Photography: Studio Louche for têtu·
When Puss in Boots finishes his striptease, the crowd meows with delight. On the stage at Le Point Éphémère, in Paris, the Shrek characters march for a grand queer and burlesque celebration. Ti-Biscuit reveals a multicolored pom-pom thong, the dragoness undresses by blowing smoke, the prince charms us with a lascivious dance and Fiona, prouder than ever, displays her fluorescent green abs. On this February Monday evening, more than 300 people came to witness the show “Shrek is a Drag Queen”.
“There is nothing more unifying than Shrek”, says the drag queen Babouchka Babouche, cofounder with Morphine Blaze of the cabaret Screen Queens, which organizes the evening. Since their first Shrek-focused performance in 2021, for the film’s twentieth anniversary, they had to turn people away at the door. Since then, “Shrek is a Drag Queen” has established itself as their greatest success: the admissions for the five editions staged since last autumn sold like tickets for a Mylène Farmer tour. “Shrek is a very queer work,» continues Babouchka Babouche, who herself embodies Doris, the tavern keeper and ‘transicone’. The characters’ genders aren’t clear, there’s a donkey in a relationship with a dragon… And then, you’re not going to tell me that the prince charming is a cis heterosexual man!
Fairies and Acts
The queer reading of Shrek itself isn’t hard to make. In the saga produced by the DreamWorks animation studio, freaks of all kinds are rejected by a normative society. The creatures’ fight in this anti-fairy-tale against exclusion and for self-acceptance is an obvious echo of LGBTQI+ struggles. During the intermission of “Shrek is a Drag Queen,” Élisa, who came to see the show, recalls immediately connecting with the cartoon she discovered in middle school: “I found it cool to see all these enchanted characters who don’t judge each other, especially Doris, the tavern keeper.
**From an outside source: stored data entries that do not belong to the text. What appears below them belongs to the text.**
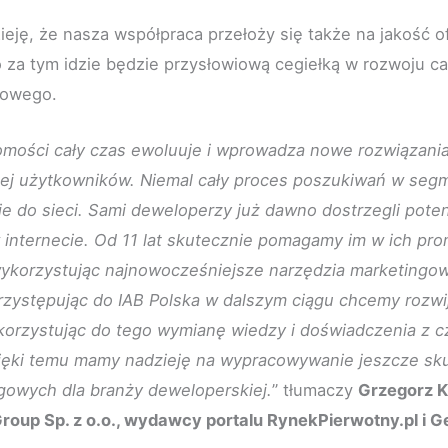
eję, że nasza współpraca przełoży się także na jakość
o za tym idzie będzie przysłowiową cegiełką w rozwoju ca
towego.
mości cały czas ewoluuje i wprowadza nowe rozwiązania
cej użytkowników. Niemal cały proces poszukiwań w seg
ie do sieci. Sami deweloperzy już dawno dostrzegli poten
 internecie. Od 11 lat skutecznie pomagamy im w ich pr
wykorzystując najnowocześniejsze narzędzia marketingow
Przystępując do IAB Polska w dalszym ciągu chcemy rozwi
ykorzystując do tego wymianę wiedzy i doświadczenia z c
ięki temu mamy nadzieję na wypracowywanie jeszcze sk
gowych dla branży deweloperskiej.
” tłumaczy
Grzegorz K
roup Sp. z o.o., wydawcy portalu RynekPierwotny.pl i G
I never had to come out, and in Shrek there’s also this queer aspect that’s there but we don’t talk about, as if we don’t need to.” Jackie Fuego, who portrays Fiona and Shrek in the show, rediscovered the film as an adult: “I saw the first films when they were released in theaters. But I had this queer reading later, when rewatching them with friends. At that moment, it felt natural,” explains the artist who, in the meantime, had come out as non-binary.
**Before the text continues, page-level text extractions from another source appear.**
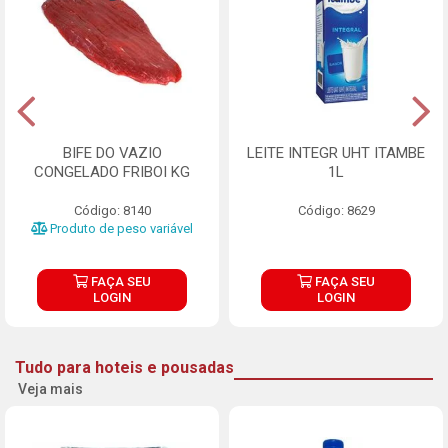
BIFE DO VAZIO
LEITE INTEGR UHT ITAMBE
CONGELADO FRIBOI KG
1L
Código: 8140
Código: 8629
Produto de peso variável
FAÇA SEU
FAÇA SEU
LOGIN
LOGIN
Tudo para hoteis e pousadas
Veja mais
In the audience of Le Point Éphémère, the average age ranges from 25 to 35. The younger crowd has elevated Shrek to a queer icon thanks to social media. After the 2010 release of the last opus, Shrek 4. It Was an Ending, the green ogre experienced “a new life thanks to the Internet, memes and fan art”, explains Italian Danilo Petrassi, PhD student in innovative humanist didactics and author of a book on shrekology. But how does a twenty-five-year-old animated film, an adaptation of a children’s book written by William Steig in 1990, speak so strongly to a generation that hasn’t lacked queer representations on its screens?
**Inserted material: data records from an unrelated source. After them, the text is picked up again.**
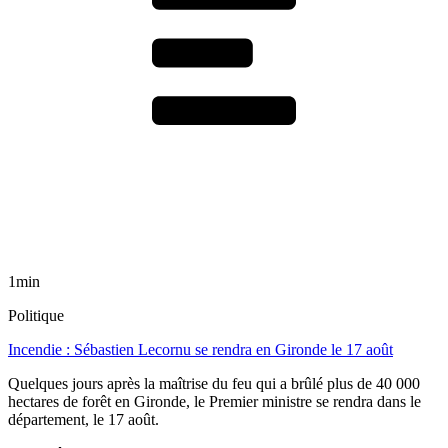
1min
Politique
Incendie : Sébastien Lecornu se rendra en Gironde le 17 août
Quelques jours après la maîtrise du feu qui a brûlé plus de 40 000
hectares de forêt en Gironde, le Premier ministre se rendra dans le
département, le 17 août.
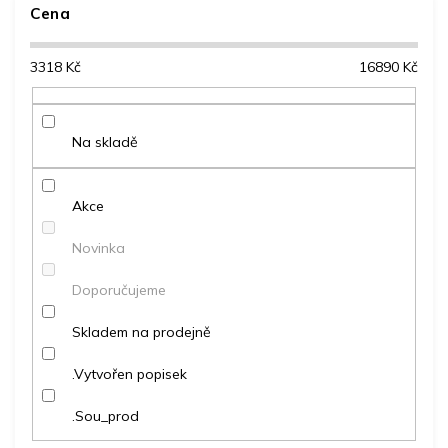
e
Cena
Nejdražší
n
Nejprodávanější
í
3318
Kč
16890
Kč
p
Abecedně
r
o
d
Na skladě
u
k
t
Akce
ů
Novinka
Doporučujeme
Skladem na prodejně
.Vytvořen popisek
.Sou_prod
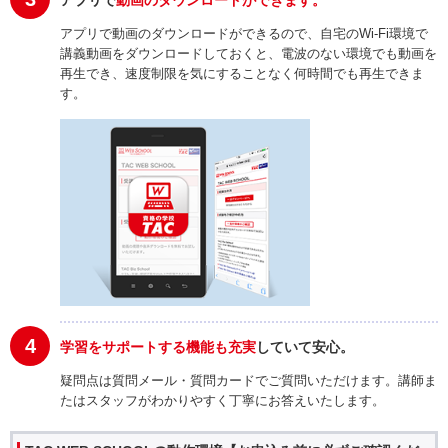
アプリで動画のダウンロードができるので、自宅のWi-Fi環境で
講義動画をダウンロードしておくと、電波のない環境でも動画を
再生でき、速度制限を気にすることなく何時間でも再生できま
す。
4
学習をサポートする機能も充実
していて安心。
疑問点は質問メール・質問カードでご質問いただけます。講師ま
たはスタッフがわかりやすく丁寧にお答えいたします。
For Jack Halberstam, professor of literature and gender studies at Columbia University in New York, if the Shrek films are so ambiguous, it is in part thanks to the visual diversity of their characters, made possible at the time by the substantial advances in animation technology. But also thanks to the particular way in which they are crafted: “In cinema, it’s often one man who makes all the decisions,” he explains. “Animation doesn’t work like that; these are collaborative films. And in the teams that make these films, there are always queer and radical people…“
From Green to Rainbow
On the Parisian stage, Doris the tavern keeper is joined by a modish Pinocchio for the final lipsync: “Shrek is a Lesbian.” It took about three hours for Maddy Street, a Franco-British artist, and guitarist and drag king Juda la Vidange to compose this rock title released in the summer of 2024. Writing the lyrics, the first explains, the duo imagined “that Shrek and Fiona meet at the Mut‘ [the Mutinerie, a Paris lesbian bar, ed.].“
In France, the Screen Queens are not the only ones to drag the green ogre out of our screens: in Caen, the queer bar Spark has been hosting nights in his honor since 2024. From October 2026, it will also be possible to attend Shrek the Musical at the Folies Bergère, in Paris. The queer coloring of the show is “targeted at songs, like the famous ‘Freak Flag’”, explains its director Philippe Hersen. This song, in which the enchanted creatures celebrate their differences in unison, sparked a recent controversy. At the end of January, while the musical was being performed in Parker, Colorado, a municipal representative ordered the troupe to remove rainbow flags displayed during the song, deemed offensive in Trumpist America. The troupe refused: the LGBT+ banner will indeed continue to float over Shrek.